### Task requirements
Please write every entry out again, exactly as it reads below.

### Given data
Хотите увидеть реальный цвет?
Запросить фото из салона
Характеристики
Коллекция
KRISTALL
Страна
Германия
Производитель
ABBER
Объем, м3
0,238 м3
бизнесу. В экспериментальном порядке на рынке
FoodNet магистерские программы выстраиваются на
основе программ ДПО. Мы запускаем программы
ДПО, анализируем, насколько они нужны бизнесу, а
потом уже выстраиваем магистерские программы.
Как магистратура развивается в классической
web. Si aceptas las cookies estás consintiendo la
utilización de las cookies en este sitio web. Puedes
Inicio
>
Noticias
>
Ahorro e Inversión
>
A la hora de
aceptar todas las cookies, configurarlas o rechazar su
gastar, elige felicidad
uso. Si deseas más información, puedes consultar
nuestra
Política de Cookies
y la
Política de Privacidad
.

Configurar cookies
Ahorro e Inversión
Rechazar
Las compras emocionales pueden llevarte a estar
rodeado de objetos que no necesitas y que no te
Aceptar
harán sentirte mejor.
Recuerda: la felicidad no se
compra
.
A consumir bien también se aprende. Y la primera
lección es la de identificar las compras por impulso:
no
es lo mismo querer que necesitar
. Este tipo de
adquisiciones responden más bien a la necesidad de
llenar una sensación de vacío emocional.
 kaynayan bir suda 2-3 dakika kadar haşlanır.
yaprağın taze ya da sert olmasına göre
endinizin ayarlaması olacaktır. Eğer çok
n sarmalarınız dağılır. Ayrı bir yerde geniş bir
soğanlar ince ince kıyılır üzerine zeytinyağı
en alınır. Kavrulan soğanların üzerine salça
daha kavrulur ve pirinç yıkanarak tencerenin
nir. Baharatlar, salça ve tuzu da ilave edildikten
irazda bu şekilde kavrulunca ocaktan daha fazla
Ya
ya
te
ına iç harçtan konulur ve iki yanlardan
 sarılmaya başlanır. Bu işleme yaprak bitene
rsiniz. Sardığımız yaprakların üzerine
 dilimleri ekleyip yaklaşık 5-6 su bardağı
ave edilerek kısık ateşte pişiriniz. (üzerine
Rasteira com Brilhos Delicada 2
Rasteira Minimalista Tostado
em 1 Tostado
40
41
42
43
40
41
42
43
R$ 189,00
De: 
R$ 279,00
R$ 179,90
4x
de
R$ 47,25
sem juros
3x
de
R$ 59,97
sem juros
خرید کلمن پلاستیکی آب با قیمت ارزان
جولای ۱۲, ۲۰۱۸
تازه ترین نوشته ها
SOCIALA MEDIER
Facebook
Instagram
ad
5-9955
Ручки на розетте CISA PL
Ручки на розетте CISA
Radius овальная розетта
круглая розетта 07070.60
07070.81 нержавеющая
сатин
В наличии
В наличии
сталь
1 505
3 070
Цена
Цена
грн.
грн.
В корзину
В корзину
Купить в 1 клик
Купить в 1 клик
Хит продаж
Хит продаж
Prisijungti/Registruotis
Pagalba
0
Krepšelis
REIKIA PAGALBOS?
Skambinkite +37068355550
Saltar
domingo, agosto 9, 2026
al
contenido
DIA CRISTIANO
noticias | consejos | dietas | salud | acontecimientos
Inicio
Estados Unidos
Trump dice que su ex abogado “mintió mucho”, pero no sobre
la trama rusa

### Result for this exercise
Хотите увидеть реальный цвет?
Запросить фото из салона
Характеристики
Коллекция
KRISTALL
Страна
Германия
Производитель
ABBER
Объем, м3
0,238 м3
бизнесу. В экспериментальном порядке на рынке
FoodNet магистерские программы выстраиваются на
основе программ ДПО. Мы запускаем программы
ДПО, анализируем, насколько они нужны бизнесу, а
потом уже выстраиваем магистерские программы.
Как магистратура развивается в классической
web. Si aceptas las cookies estás consintiendo la
utilización de las cookies en este sitio web. Puedes
Inicio
>
Noticias
>
Ahorro e Inversión
>
A la hora de
aceptar todas las cookies, configurarlas o rechazar su
gastar, elige felicidad
uso. Si deseas más información, puedes consultar
nuestra
Política de Cookies
y la
Política de Privacidad
.

Configurar cookies
Ahorro e Inversión
Rechazar
Las compras emocionales pueden llevarte a estar
rodeado de objetos que no necesitas y que no te
Aceptar
harán sentirte mejor.
Recuerda: la felicidad no se
compra
.
A consumir bien también se aprende. Y la primera
lección es la de identificar las compras por impulso:
no
es lo mismo querer que necesitar
. Este tipo de
adquisiciones responden más bien a la necesidad de
llenar una sensación de vacío emocional.
 kaynayan bir suda 2-3 dakika kadar haşlanır.
yaprağın taze ya da sert olmasına göre
endinizin ayarlaması olacaktır. Eğer çok
n sarmalarınız dağılır. Ayrı bir yerde geniş bir
soğanlar ince ince kıyılır üzerine zeytinyağı
en alınır. Kavrulan soğanların üzerine salça
daha kavrulur ve pirinç yıkanarak tencerenin
nir. Baharatlar, salça ve tuzu da ilave edildikten
irazda bu şekilde kavrulunca ocaktan daha fazla
Ya
ya
te
ına iç harçtan konulur ve iki yanlardan
 sarılmaya başlanır. Bu işleme yaprak bitene
rsiniz. Sardığımız yaprakların üzerine
 dilimleri ekleyip yaklaşık 5-6 su bardağı
ave edilerek kısık ateşte pişiriniz. (üzerine
Rasteira com Brilhos Delicada 2
Rasteira Minimalista Tostado
em 1 Tostado
40
41
42
43
40
41
42
43
R$ 189,00
De: 
R$ 279,00
R$ 179,90
4x
de
R$ 47,25
sem juros
3x
de
R$ 59,97
sem juros
خرید کلمن پلاستیکی آب با قیمت ارزان
جولای ۱۲, ۲۰۱۸
تازه ترین نوشته ها
SOCIALA MEDIER
Facebook
Instagram
ad
5-9955
Ручки на розетте CISA PL
Ручки на розетте CISA
Radius овальная розетта
круглая розетта 07070.60
07070.81 нержавеющая
сатин
В наличии
В наличии
сталь
1 505
3 070
Цена
Цена
грн.
грн.
В корзину
В корзину
Купить в 1 клик
Купить в 1 клик
Хит продаж
Хит продаж
Prisijungti/Registruotis
Pagalba
0
Krepšelis
REIKIA PAGALBOS?
Skambinkite +37068355550
Saltar
domingo, agosto 9, 2026
al
contenido
DIA CRISTIANO
noticias | consejos | dietas | salud | acontecimientos
Inicio
Estados Unidos
Trump dice que su ex abogado “mintió mucho”, pero no sobre
la trama rusa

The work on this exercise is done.